As an example, disabilities with sensation changes and immobility are risk factors for pressure ulcers, such as spinal cord injury, spina bifida, multiple sclerosis, and severe brain injury. Three common secondary conditions noted through cross-disability studies are fatigue, chronic pain, and depression (1,12-14).Secondary conditions are distinct from associated conditions or residual deficits and comorbidities. Associated conditions describe elements that result from the defect, injury, disease, or pathology, although the expression may be variable. These conditions are the residual from the original pathology, and are often present at the time of diagnosis of the primary disability, although by development or evolution may not be expressed or expressed fully at initial diagnosis. For cerebral palsy or other brain injuries, the list of associated conditions includes seizures, spasticity, learning disabilities, intellectual disability, sensory problems, and oral motor and communication problems. These conditions may not be present for all people with the specific disability, are fairly well known to require monitoring by clinicians, and their presence is confirmed through typical timely evaluation. Persons with a primary disabling condition may have any combination of associated conditions, all of which will affect their ultimate functional capabilities. Comorbidities are other medical conditions unrelated to the primary disabling condition, and not a feature of the primary disability. As an example, persons with cerebral palsy may also develop diabetes mellitus or colon cancer should they have the risk factors or genetic predisposition for these conditions. As research continues, especially through longitudinal studies, links may be identified between primary disabilities and specific health conditions.
Health is a concept only recently considered to be an important goal for people with disabilities, and is the absence of disease or illness, beyond the disabling condition.
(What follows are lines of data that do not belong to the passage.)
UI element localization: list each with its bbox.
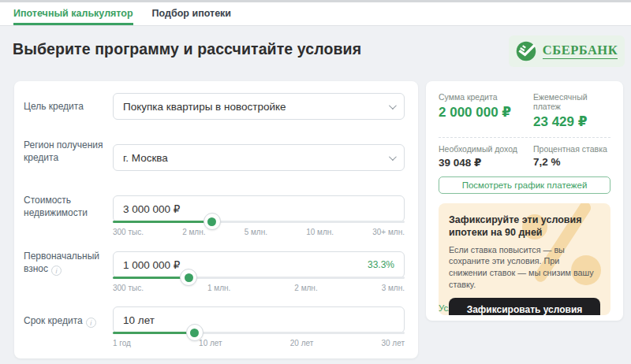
monthly-payment-label: Ежемесячный платеж	[533, 92, 610, 111]
tick-label: 3 млн.	[382, 284, 405, 292]
tick-label: 300 тыс.	[113, 284, 144, 292]
property-value-label-text: Стоимость недвижимости	[24, 195, 88, 218]
payment-schedule-button[interactable]: Посмотреть график платежей	[439, 176, 610, 194]
interest-rate-value: 7,2 %	[533, 156, 610, 168]
region-select[interactable]: г. Москва	[113, 144, 405, 171]
summary-panel: Сумма кредита 2 000 000 ₽ Ежемесячный пл…	[426, 81, 623, 321]
term-text: 10 лет	[123, 314, 155, 326]
region-label-text: Регион получения кредита	[24, 139, 103, 163]
info-icon[interactable]	[86, 318, 96, 328]
rate-lock-promo: Зафиксируйте эти условия ипотеки на 90 д…	[439, 203, 610, 315]
down-payment-text: 1 000 000 ₽	[123, 258, 180, 271]
down-payment-label-text: Первоначальный взнос	[24, 251, 99, 274]
goal-value: Покупка квартиры в новостройке	[123, 101, 286, 113]
sberbank-logo[interactable]: СБЕРБАНК	[509, 35, 625, 67]
goal-label: Цель кредита	[24, 100, 109, 113]
property-value-slider[interactable]	[113, 221, 405, 223]
tab-label: Подбор ипотеки	[152, 8, 231, 19]
down-payment-slider[interactable]	[113, 277, 405, 279]
down-payment-label: Первоначальный взнос	[24, 250, 109, 276]
property-value-label: Стоимость недвижимости	[24, 194, 109, 219]
tick-label: 30+ млн.	[372, 228, 405, 236]
tick-label: 10 лет	[199, 339, 222, 347]
tick-label: 1 год	[113, 339, 131, 347]
tab-mortgage-calculator[interactable]: Ипотечный калькулятор	[13, 2, 133, 25]
promo-body: Если ставка повысится — вы сохраните эти…	[449, 244, 600, 292]
slider-fill	[113, 277, 189, 279]
region-value: г. Москва	[123, 152, 168, 164]
summary-row-bottom: Необходимый доход 39 048 ₽ Процентная ст…	[439, 144, 610, 169]
credit-sum: Сумма кредита 2 000 000 ₽	[439, 92, 532, 130]
monthly-payment: Ежемесячный платеж 23 429 ₽	[533, 92, 610, 130]
tick-label: 10 млн.	[306, 228, 334, 236]
property-value-text: 3 000 000 ₽	[123, 202, 180, 215]
credit-sum-value: 2 000 000 ₽	[439, 104, 532, 121]
slider-fill	[113, 332, 195, 334]
goal-select[interactable]: Покупка квартиры в новостройке	[113, 93, 405, 120]
interest-rate-label: Процентная ставка	[533, 144, 610, 154]
tick-label: 30 лет	[381, 339, 405, 347]
tick-label: 5 млн.	[245, 228, 267, 236]
term-ticks: 1 год 10 лет 20 лет 30 лет	[113, 339, 405, 347]
tick-label: 1 млн.	[207, 284, 230, 292]
goal-label-text: Цель кредита	[24, 101, 84, 112]
chevron-down-icon	[389, 102, 397, 110]
region-label: Регион получения кредита	[24, 139, 109, 164]
promo-title: Зафиксируйте эти условия ипотеки на 90 д…	[449, 214, 584, 240]
tick-label: 300 тыс.	[113, 228, 144, 236]
tab-mortgage-selection[interactable]: Подбор ипотеки	[152, 2, 231, 25]
slider-fill	[113, 221, 212, 223]
required-income: Необходимый доход 39 048 ₽	[439, 144, 532, 169]
property-value-ticks: 300 тыс. 2 млн. 5 млн. 10 млн. 30+ млн.	[113, 228, 405, 236]
credit-sum-label: Сумма кредита	[439, 92, 532, 102]
down-payment-ticks: 300 тыс. 1 млн. 2 млн. 3 млн.	[113, 284, 405, 292]
term-label: Срок кредита	[24, 314, 109, 328]
required-income-value: 39 048 ₽	[439, 156, 532, 169]
chevron-down-icon	[389, 153, 397, 161]
tick-label: 2 млн.	[182, 228, 205, 236]
mortgage-calculator-page: Ипотечный калькулятор Подбор ипотеки Выб…	[0, 0, 631, 364]
down-payment-percent: 33.3%	[368, 259, 394, 270]
lock-conditions-button[interactable]: Зафиксировать условия	[449, 298, 600, 315]
tab-label: Ипотечный калькулятор	[13, 8, 133, 19]
sberbank-logo-text: СБЕРБАНК	[543, 43, 618, 58]
term-slider[interactable]	[113, 332, 405, 334]
calculator-form: Цель кредита Покупка квартиры в новостро…	[14, 81, 418, 358]
term-label-text: Срок кредита	[24, 315, 83, 326]
info-icon[interactable]	[51, 266, 62, 276]
property-value-input[interactable]: 3 000 000 ₽	[113, 195, 405, 222]
dashed-divider	[439, 137, 610, 138]
tick-label: 2 млн.	[294, 284, 317, 292]
required-income-label: Необходимый доход	[439, 144, 532, 154]
tab-bar: Ипотечный калькулятор Подбор ипотеки	[0, 2, 631, 26]
sberbank-logo-icon	[516, 41, 536, 61]
term-input[interactable]: 10 лет	[113, 306, 405, 333]
down-payment-input[interactable]: 1 000 000 ₽ 33.3%	[113, 251, 405, 278]
monthly-payment-value: 23 429 ₽	[533, 113, 610, 130]
page-title: Выберите программу и рассчитайте условия	[13, 40, 361, 58]
interest-rate: Процентная ставка 7,2 %	[533, 144, 610, 169]
tick-label: 20 лет	[290, 339, 314, 347]
summary-row-top: Сумма кредита 2 000 000 ₽ Ежемесячный пл…	[439, 92, 610, 130]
Health perception is an individual determination, and is affected by personal expectations, experiences, sense of vulnerability, support, and locale. How people with disabilities self-rate their health has been in question (15). This self-concept may also direct consideration of engagement in typical health and wellness activities. Often, the health of persons with disabilities is perceived as poor by clinicians and providers when individuals report a positive perception of their own health. This health provider concept may limit the offer of screening or health promotion opportunities. Perception of health in adults with disabilities may be related to time of onset, with report that adults with early-onset disabilities may identify better health than those with adult-onset disabilities (16,17). Research further suggests that adults with disabilities likely have a different construct of and self-rating process for health (18). In general, persons with nonprogressive disabilities should be considered healthy, with a shift of the health care model from an illness and disability paradigm to one of wellness and prevention or early identification of secondary conditions, aging issues, and/or comorbidities.